WHAT IS EXPECTED>
Return each line of the listing that has the word "August" in it.

RECORDS FOR THE TASK>
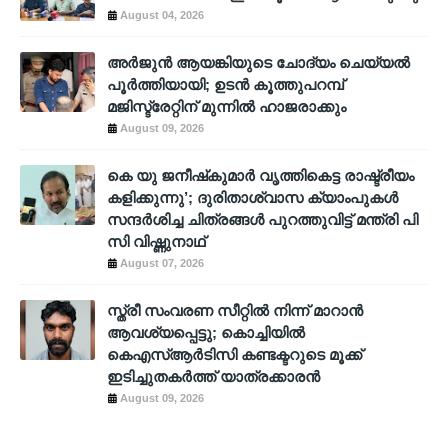
August 04, 2026
അര്‍ജുന്‍ ആയങ്കിയുടെ ചോദ്യം ചെയ്യല്‍
പൂര്‍ത്തിയായി; ഉടന്‍ കൂത്തുപറമ്പ്
മജിസ്ട്രേറ്റിന് മുന്നില്‍ ഹാജരാക്കും
August 09, 2026
കെ യു ജനീഷ്‌കുമാര്‍ വൃത്തികെട്ട രാഷ്ട്രീയം
കളിക്കുന്നു’; ദുരിതാശ്വാസ ക്യാംപുകള്‍
സന്ദര്‍ശിച്ച ചിത്രങ്ങള്‍ പുറത്തുവിട്ട് മന്ത്രി പി
സി വിഷ്ണുനാഥ്
August 07, 2026
സ്ത്രീ സംവരണ സീറ്റിൽ നിന്ന് മാറാൻ
ആവശ്യപ്പെട്ടു; കൊച്ചിയിൽ
കെഎസ്ആർടിസി കണ്ടക്ടറുടെ മൂക്ക്
ഇടിച്ചുതകർത്ത് യാത്രക്കാരൻ
August 09, 2026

TASK RESPONSE>
August 04, 2026
August 09, 2026
August 07, 2026
August 09, 2026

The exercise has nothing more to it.